Um dos problemas que eu tenho com a TAP é a memória. É diferente avaliar a TAP quando se viaja na companhia há quase 50 anos ou avaliar a TAP quando se viaja na companhia há 10 ou há 15 anos. Também é diferente avaliar uma companhia aérea (qualquer que ela seja) quando se conheceu o que era a realidade das viagens aéreas há 40 ou 50 anos.

Há 50 anos o turismo era uma actividade de elites. Embarcava-se com uma roupinha mais composta, a profissão de assistente de bordo estava envolvida numa aura de beleza e glamour. Os bilhetes de avião eram caros e o serviço a bordo (na TAP, muito em particular) era de excelência: aperitivo, talheres de metal e copos de vidro, ementa em papel de boa gramagem, opção de peixe ou carne, refeições quentes e possibilidade de um digestivo.

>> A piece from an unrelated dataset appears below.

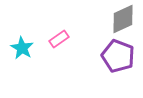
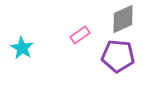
pink rectangle: moved 21 px right, 4 px up
purple pentagon: rotated 16 degrees counterclockwise
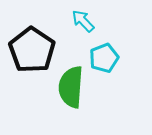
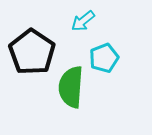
cyan arrow: rotated 85 degrees counterclockwise
black pentagon: moved 2 px down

Não falo de longo curso - esta era a realidade numa viagem Lisboa - Londres. E voos nem sempre cheios, o que não é despiciendo. Foi esta a realidade que eu conheci, a voar na Europa ou em longo curso. A TAP estava seguramente nas cinco (para não ser muito ousado) melhores companhias do mundo.

Hoje o turismo é de massas. A segurança a bordo obrigou ao plástico, o ambiente obrigou à madeira. A necessidade de reduzir custos substituiu a refeição quente por uma sandes má de atum, a necessidade adicional imitou o costume das low-costs: comida paga. A profissão de assistente de bordo perdeu o glamour - hoje serão pouco mais do que empregadas de mesa (com todo o respeito) que circulam entre aeroportos e aviões, cuja actividade principal é servir clientes nem sempre educados. Uma viagem de avião deixou de ser um acontecimento para ser um mal necessário para quem quer ir de A para B. 

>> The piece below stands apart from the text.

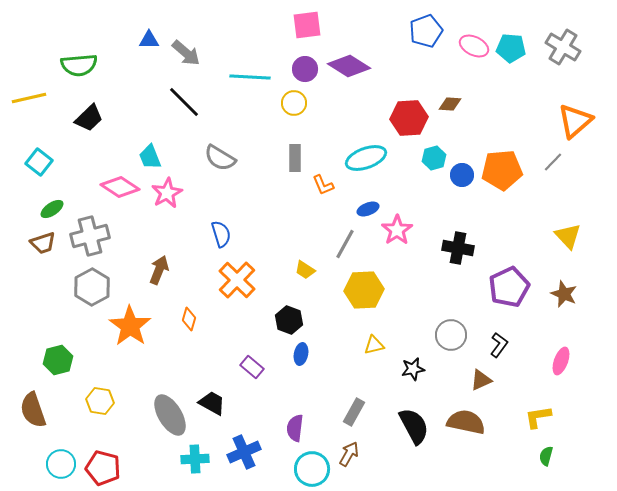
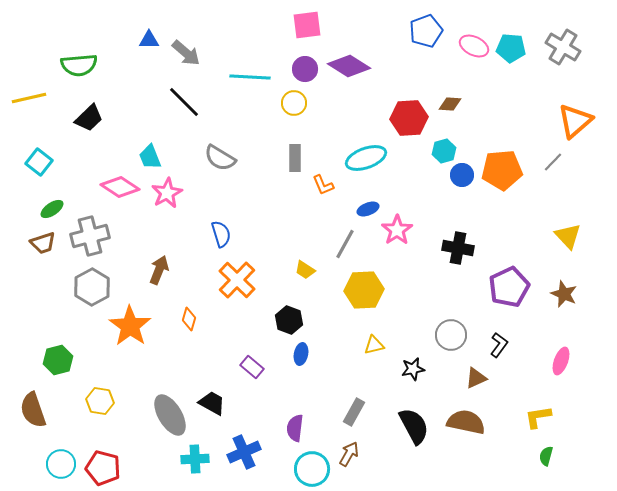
cyan hexagon at (434, 158): moved 10 px right, 7 px up
brown triangle at (481, 380): moved 5 px left, 2 px up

O que diferenciava a TAP de uma low-cost não era só o preço do bilhete - era também a qualidade dos vários serviços - de embarque e a bordo. Hoje já não é isso as que diferencia. O serviço numa low-cost não engana, já que não podemos esperar mais com aquilo que pagamos. Ora, a TAP não cobra bilhetes de low-cost, mas presta serviço de low-cost: o serviço informativo no embarque é mau (tenho várias experiências), a comida a bordo quase nunca chega. Neste afã de eliminar o desperdício, e ao contrário do que diz o adágio popular, decidiu-se que faltar era melhor do que sobrar. Diz-me uma assistente de bordo (que teve a amabilidade de disponibilizar um copo de vidro para eu não ter de beber vinho com sabor a cartão) que em todas as viagens se pede mais sanduíches. E em todas as viagens faltam sanduíches, porque não disponibilizam mais. Antes sobre do que faça falta é um pensamento a não seguir.

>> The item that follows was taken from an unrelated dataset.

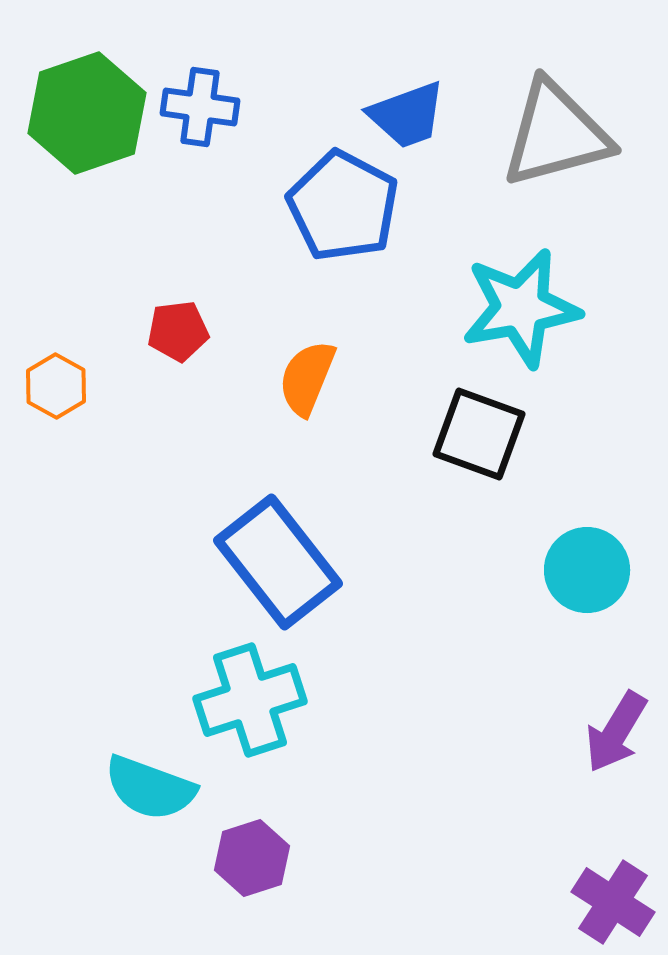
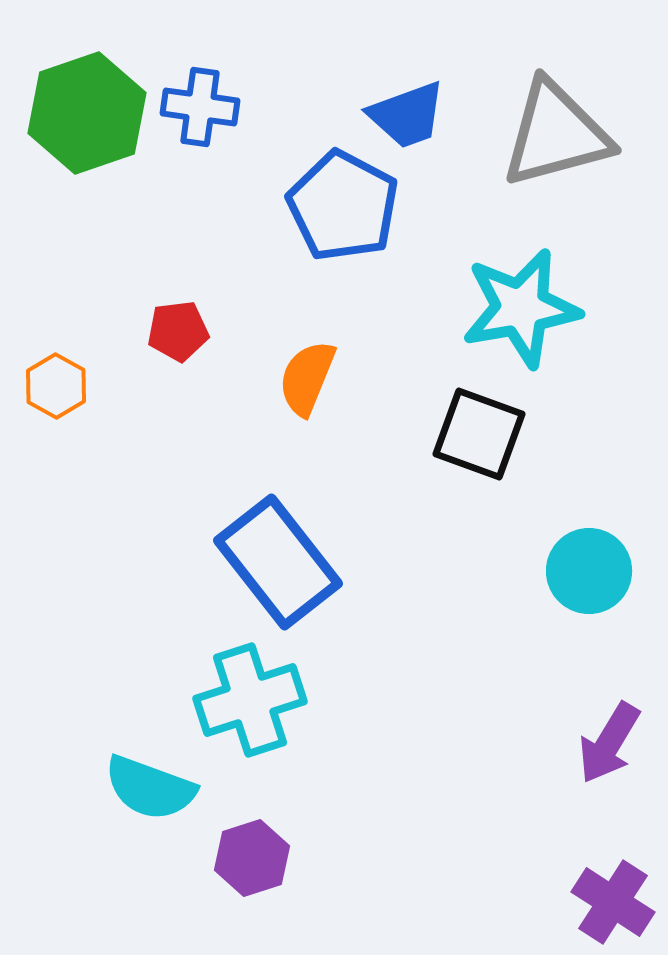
cyan circle: moved 2 px right, 1 px down
purple arrow: moved 7 px left, 11 px down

Falando em bom português, o meu problema com a TAP é dois. De facto, vi a degradação (replicada em muitas companhias aéreas) de uma companhia fantástica - maldita memória de outros tempos. Por outro lado, o serviço é mau (e pelo mesmo preço não tinha de ser tão mau), pese embora o esforço de alguns profissionais. De tudo isto safam-se os que começaram a viajar na semana passada - nunca conheceram outra realidade. 

Nota final: viajei na TAP 3 ou 4 vezes nos últimos 3 meses. Costumavam pedir-me para responder a um inquérito; deixaram de o fazer, talvez pelo meu tom excessivamente crítico. Qualquer dia eliminam-me o número de passageiro frequente.